Wood engraving, 2019
165 × 125mm
Anne Desmet RA
Anne was born and brought up in Liverpool. She has BFA and MA degrees in Fine Art from Oxford University, a Postgraduate Diploma in Printmaking from Central School of Art, London, and in 2018 she was elected an Honorary Fellow of Worcester College, Oxford University, for 'distinction in the world of art'. She exhibits her wood engravings, linocuts and printed collages widely, has won over 40 national and international awards and has works in major public and private collections worldwide. The Ashmolean Museum, Oxford, and the Whitworth Art Gallery, Manchester, have significant holdings of her works. Over 30 solo shows include two major museum retrospectives (and ensuing tours) at the Ashmolean (1998) and the Whitworth (2008). Desmet is author of five published books on printmaking and drawing, and was editor of Printmaking Today magazine from 1998-2013. She is only the third wood engraver ever elected to membership of the Royal Academy of Arts (RA) in its 251-year history. She lives and works in London and is currently curating an exhibition celebrating 100 years of the art of wood engraving, to be held at the Ashmolean Museum in March 2020.

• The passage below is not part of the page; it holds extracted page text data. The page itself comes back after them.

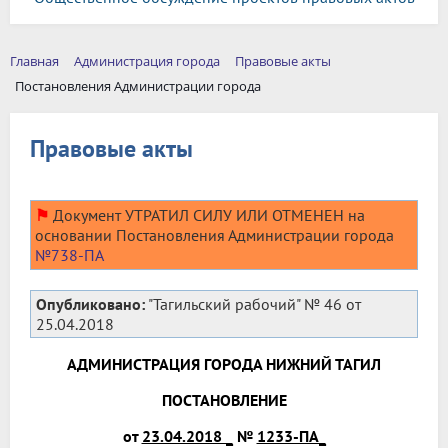
Главная
Администрация города
Правовые акты
Постановления Администрации города
Правовые акты
⚑
Документ УТРАТИЛ СИЛУ ИЛИ ОТМЕНЕН на
основании Постановления Администрации города
№738-ПА
Опубликовано:
"Тагильский рабочий" № 46 от
25.04.2018
АДМИНИСТРАЦИЯ ГОРОДА НИЖНИЙ ТАГИЛ
ПОСТАНОВЛЕНИЕ
от
23.04.2018 _
№
1233-ПА_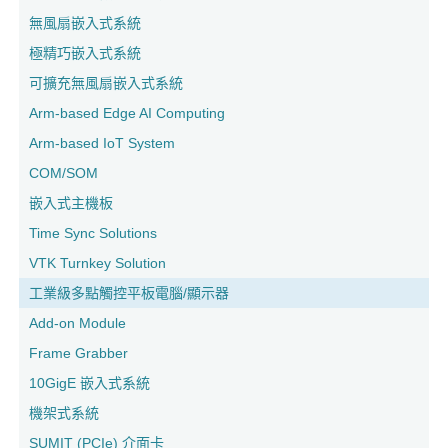
無風扇嵌入式系統
極精巧嵌入式系統
可擴充無風扇嵌入式系統
Arm-based Edge AI Computing
Arm-based IoT System
COM/SOM
嵌入式主機板
Time Sync Solutions
VTK Turnkey Solution
工業級多點觸控平板電腦/顯示器
Add-on Module
Frame Grabber
10GigE 嵌入式系統
機架式系統
SUMIT (PCIe) 介面卡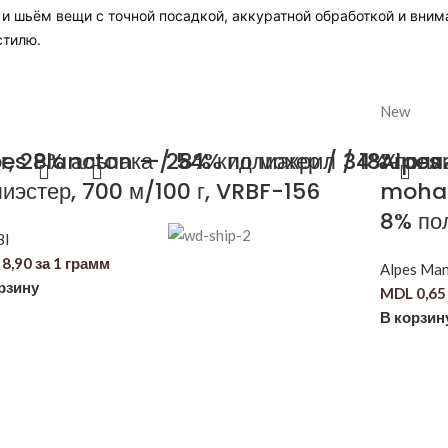
 шьём вещи с точной посадкой, аккуратной обработкой и вним
стилю.
New
, 28% альпака / 54% полиакрил / 18% пол
pes Plancton — 28% кид мохер / 34% поли
Alpes 
иэстер, 700 м/100 г, VRBF-156
mohai
8% пол
BI
8,90
за 1 грамм
Alpes Man
рзину
MDL
0,65
В корзин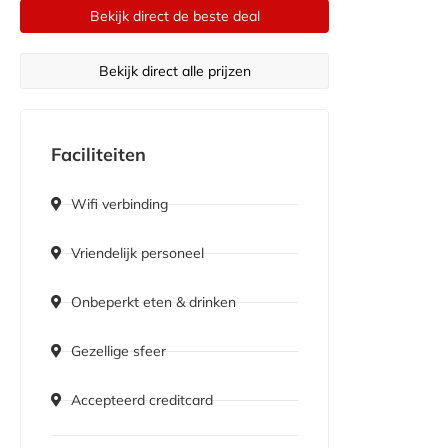
Bekijk direct de beste deal
Bekijk direct alle prijzen
Faciliteiten
Wifi verbinding
Vriendelijk personeel
Onbeperkt eten & drinken
Gezellige sfeer
Accepteerd creditcard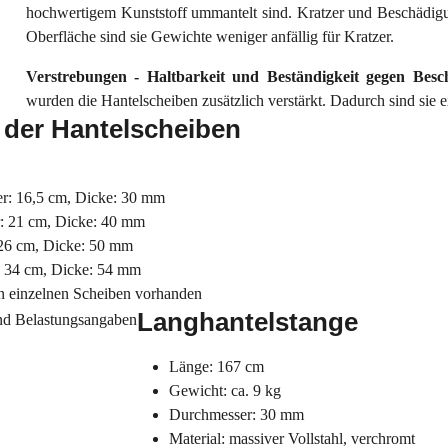
hochwertigem Kunststoff ummantelt sind. Kratzer und Beschädig
Oberfläche sind sie Gewichte weniger anfällig für Kratzer.
Verstrebungen - Haltbarkeit und Beständigkeit gegen Bes
wurden die Hantelscheiben zusätzlich verstärkt. Dadurch sind sie
 der Hantelscheiben
r: 16,5 cm, Dicke: 30 mm
: 21 cm, Dicke: 40 mm
26 cm, Dicke: 50 mm
: 34 cm, Dicke: 54 mm
n einzelnen Scheiben vorhanden
Langhantelstange
Länge: 167 cm
Gewicht: ca. 9 kg
Durchmesser: 30 mm
Material: massiver Vollstahl, verchromt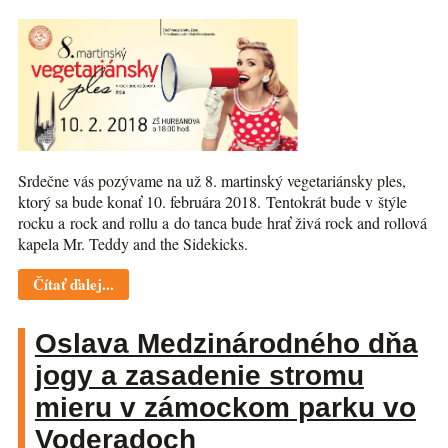
Srdečne vás pozývame na už 8. martinský vegetariánsky ples,
ktorý sa bude konať 10. februára 2018. Tentokrát bude v štýle
rocku a rock and rollu a do tanca bude hrať živá rock and rollová
kapela Mr. Teddy and the Sidekicks.
Čítať ďalej...
Oslava Medzinárodného dňa
jogy a zasadenie stromu
mieru v zámockom parku vo
Voderadoch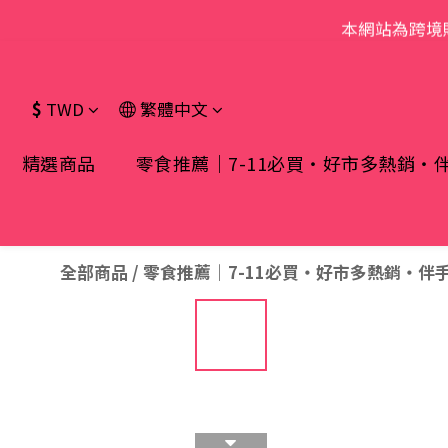
本網站為跨境
$
TWD
繁體中文
精選商品
零食推薦｜7-11必買・好市多熱銷・
全部商品
/
零食推薦｜7-11必買・好市多熱銷・伴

The upper section of my work depicts the elaborate carved and painted medievalstyle, hammerbeam ceiling of the College's Great Hall with its church-like traceried windows, designed by Charles Barry Junior (between 1866 and 1870). I was inspired by the complexities of the Hall's curving forms and by the contrasts of sparkling illumination from its pendant lights and from the sunshine catching the window apertures set against areas of deep shadow and dark carved-wood motifs. Here in the focal heart of the College where generations of staff and students have regularly assembled, architecture is, in itself, both inspirational and uplifting. I engraved the image on a natural roundel of polished end-grain boxwood, designing my composition to complement and to fit within the roughly circular form of the wood block. A second, rectangular-shaped engraved and printed boxwood block completes the composition. This recreates a detail of an engraving of trees by Thomas Sturge Moore. A re-envisioning of Sturge Moore's trees, set beneath an image of the Great Hall and seeming to grow up into the hall itself, into the area of the raised stage, suggests the ancient foundations of Dulwich College upon which is balanced a glimpse of one of its most iconic present-day architectural structures. Together, the two interconnected images are intended to evoke a sense of 'Living History' alluding to the College's illustrious past in Sturge Moore, as well as to its current life and ongoing potential for growth and development.